**How to complete this task**
Go through the entries below and print each one exactly, leaving out pictures.
"""
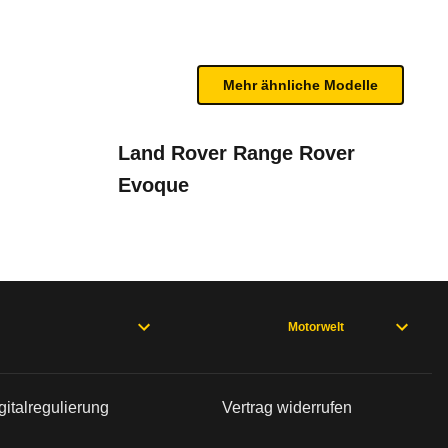
n sind, entnehmen Sie bitte dem Rückruf, da häufi
Mehr ähnliche Modelle
Land Rover Range Rover
Evoque
 (01/24 - 04/26), EQB 243 (01/24 - 09/25), GLA 247 (ab 07/23)
Motorwelt
gitalregulierung
Vertrag widerrufen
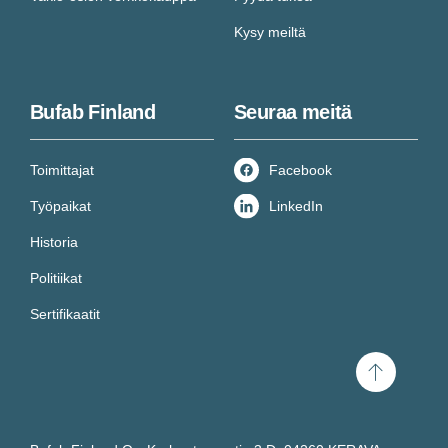
Kysy meiltä
Bufab Finland
Seuraa meitä
Toimittajat
Facebook
Työpaikat
LinkedIn
Historia
Politiikat
Sertifikaatit
Scroll
to
top
Seuraa asiantuntijoitamme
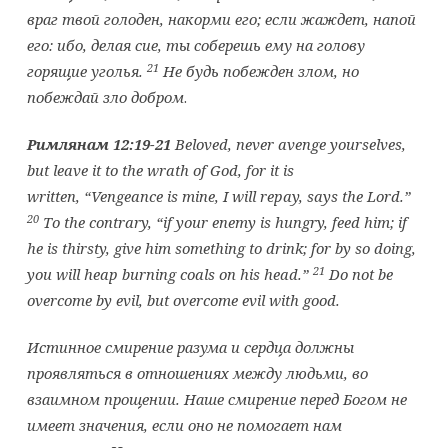
враг твой голоден, накорми его; если жаждет, напой
его: ибо, делая сие, ты соберешь ему на голову
21
горящие уголья.
Не будь побежден злом, но
побеждай зло добром
.
Римлянам 12:19-21
Beloved, never avenge yourselves,
but leave it to the wrath of God, for it is
written, “Vengeance is mine, I will repay, says the Lord.”
20
To the contrary, “if your enemy is hungry, feed him; if
he is thirsty, give him something to drink; for by so doing,
21
you will heap burning coals on his head.”
Do not be
overcome by evil, but overcome evil with good.
Истинное смирение разума и сердца должны
проявляться в отношениях между людьми, во
взаимном прощении. Наше смирение перед Богом не
имеет значения, если оно не помогает нам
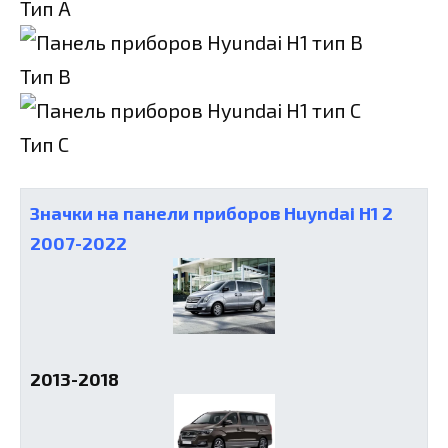
Тип А
Тип B
Тип C
Значки на панели приборов Huyndai H1 2
2007-2022
2013-2018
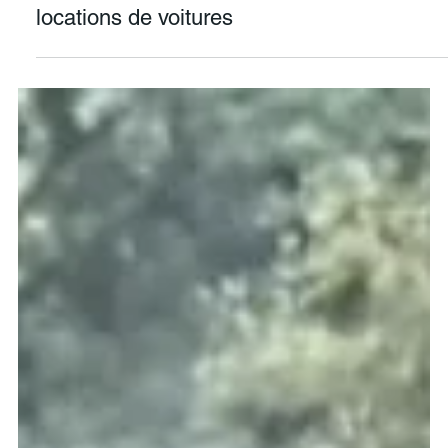
Emilie Pura vida
10 nov. 2025
2 min de lecture
🚗 Costa Rica : la grande illusion des
locations de voitures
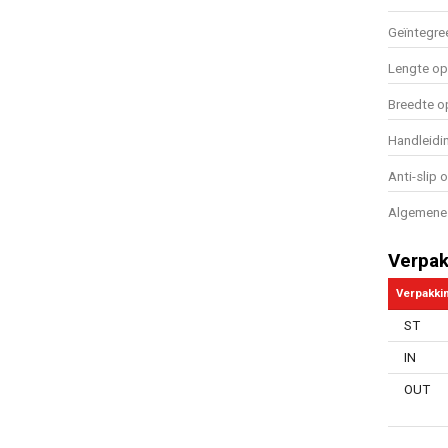
Geïntegre
Lengte o
Breedte 
Handleidi
Anti-slip 
Algemene 
Verpak
Verpakki
ST
IN
OUT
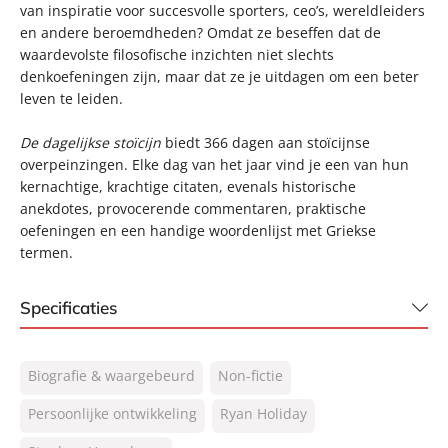
van inspiratie voor succesvolle sporters, ceo’s, wereldleiders
en andere beroemdheden? Omdat ze beseffen dat de
waardevolste filosofische inzichten niet slechts
denkoefeningen zijn, maar dat ze je uitdagen om een beter
leven te leiden.
De dagelijkse stoïcijn
biedt 366 dagen aan stoïcijnse
overpeinzingen. Elke dag van het jaar vind je een van hun
kernachtige, krachtige citaten, evenals historische
anekdotes, provocerende commentaren, praktische
oefeningen en een handige woordenlijst met Griekse
termen.
Specificaties
ISBN:
9789400520745
Biografie & waargebeurd
Non-fictie
NUR:
770
Type:
Persoonlijke ontwikkeling
Paperback
Ryan Holiday
Auteur(s):
Ryan Holiday, Stephen Hanselman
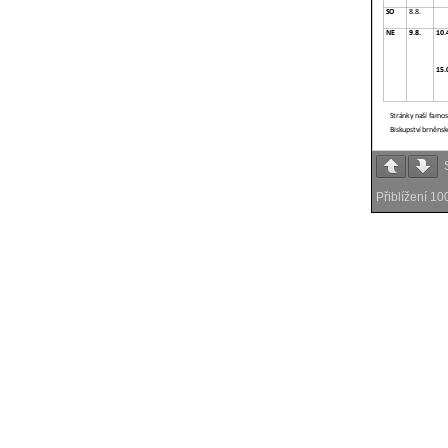
Přiblížení
10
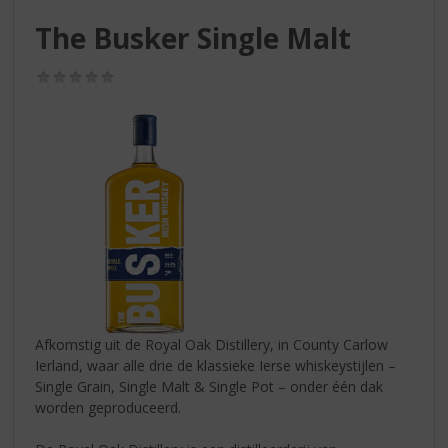
S
p
The Busker Single Malt
r
i
(0,0
n
/
g
5)
n
a
a
r
d
e
n
a
v
i
g
Afkomstig uit de Royal Oak Distillery, in County Carlow
a
Ierland, waar alle drie de klassieke Ierse whiskeystijlen –
t
Single Grain, Single Malt & Single Pot – onder één dak
i
worden geproduceerd.
e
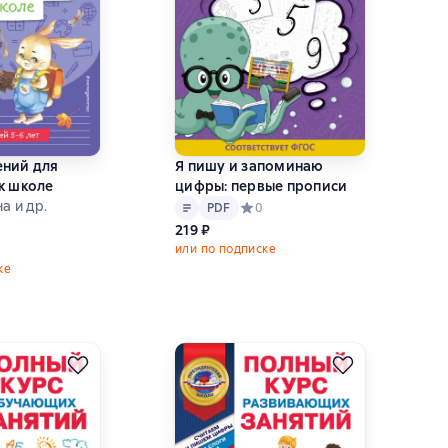
ений для
Я пишу и запоминаю
к школе
цифры: первые прописи
Текст
PDF
а и др.
PDF
Средний рейтинг 0 на основе 0 оц
0
ний рейтинг 0 на основе 0 оценок
219 ₽
или по подписке
ке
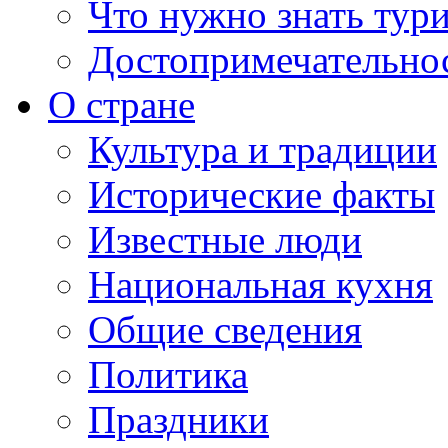
Что нужно знать тур
Достопримечательно
О стране
Культура и традиции
Исторические факты
Известные люди
Национальная кухня
Общие сведения
Политика
Праздники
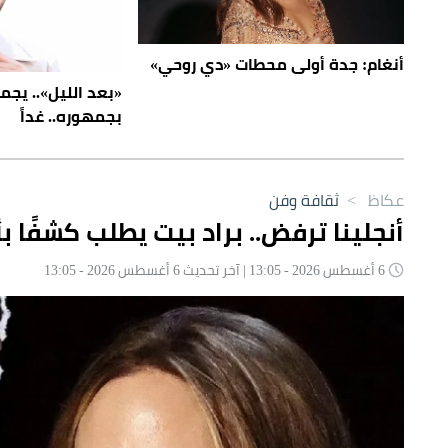
أنغام: جدة أولى محطات «دي روحي»
«بعد الليل».. يج
بجمهوره.. غداً
عكاظ
>
ثقافة وفن
أنجلينا ترفض.. براد بيت يطلب كشفًا بأ
6 أغسطس 2026 - 13:05 | آخر تحديث 6 أغسطس 2026 - 13:05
"""
**Answer for this exercise**
n sind, entnehmen Sie bitte dem Rückruf, da häufi
Mehr ähnliche Modelle
Land Rover Range Rover
Evoque
 (01/24 - 04/26), EQB 243 (01/24 - 09/25), GLA 247 (ab 07/23)
Motorwelt
gitalregulierung
Vertrag widerrufen
Kysy meiltä
Bufab Finland
Seuraa meitä
Toimittajat
Facebook
Työpaikat
LinkedIn
Historia
Politiikat
Sertifikaatit
Scroll
to
top
Seuraa asiantuntijoitamme
враг твой голоден, накорми его; если жаждет, напой
его: ибо, делая сие, ты соберешь ему на голову
21
горящие уголья.
Не будь побежден злом, но
побеждай зло добром
.
Римлянам 12:19-21
Beloved, never avenge yourselves,
but leave it to the wrath of God, for it is
written, “Vengeance is mine, I will repay, says the Lord.”
20
To the contrary, “if your enemy is hungry, feed him; if
he is thirsty, give him something to drink; for by so doing,
21
you will heap burning coals on his head.”
Do not be
overcome by evil, but overcome evil with good.
Истинное смирение разума и сердца должны
проявляться в отношениях между людьми, во
взаимном прощении. Наше смирение перед Богом не
имеет значения, если оно не помогает нам
Тип А
Тип B
Тип C
Значки на панели приборов Huyndai H1 2
2007-2022
2013-2018
Emilie Pura vida
10 nov. 2025
2 min de lecture
🚗 Costa Rica : la grande illusion des
locations de voitures
Geïntegre
Lengte o
Breedte 
Handleidi
Anti-slip 
Algemene 
Verpak
Verpakki
ST
IN
OUT
van inspiratie voor succesvolle sporters, ceo’s, wereldleiders
en andere beroemdheden? Omdat ze beseffen dat de
waardevolste filosofische inzichten niet slechts
denkoefeningen zijn, maar dat ze je uitdagen om een beter
leven te leiden.
De dagelijkse stoïcijn
biedt 366 dagen aan stoïcijnse
overpeinzingen. Elke dag van het jaar vind je een van hun
kernachtige, krachtige citaten, evenals historische
anekdotes, provocerende commentaren, praktische
oefeningen en een handige woordenlijst met Griekse
termen.
Specificaties
ISBN:
9789400520745
Biografie & waargebeurd
Non-fictie
NUR:
770
Type:
Persoonlijke ontwikkeling
Paperback
Ryan Holiday
Auteur(s):
Ryan Holiday, Stephen Hanselman
Přiblížení
10
S
p
The Busker Single Malt
r
i
(0,0
n
/
g
5)
n
a
a
r
d
e
n
a
v
i
g
Afkomstig uit de Royal Oak Distillery, in County Carlow
a
Ierland, waar alle drie de klassieke Ierse whiskeystijlen –
t
Single Grain, Single Malt & Single Pot – onder één dak
i
worden geproduceerd.
e
ений для
Я пишу и запоминаю
к школе
цифры: первые прописи
Текст
PDF
а и др.
PDF
Средний рейтинг 0 на основе 0 оц
0
ний рейтинг 0 на основе 0 оценок
219 ₽
или по подписке
ке
Что нужно знать тур
Достопримечательно
О стране
Культура и традиции
Исторические факты
Известные люди
Национальная кухня
Общие сведения
Политика
Праздники
أنغام: جدة أولى محطات «دي روحي»
«بعد الليل».. يج
بجمهوره.. غداً
عكاظ
>
ثقافة وفن
أنجلينا ترفض.. براد بيت يطلب كشفًا بأ
6 أغسطس 2026 - 13:05 | آخر تحديث 6 أغسطس 2026 - 13:05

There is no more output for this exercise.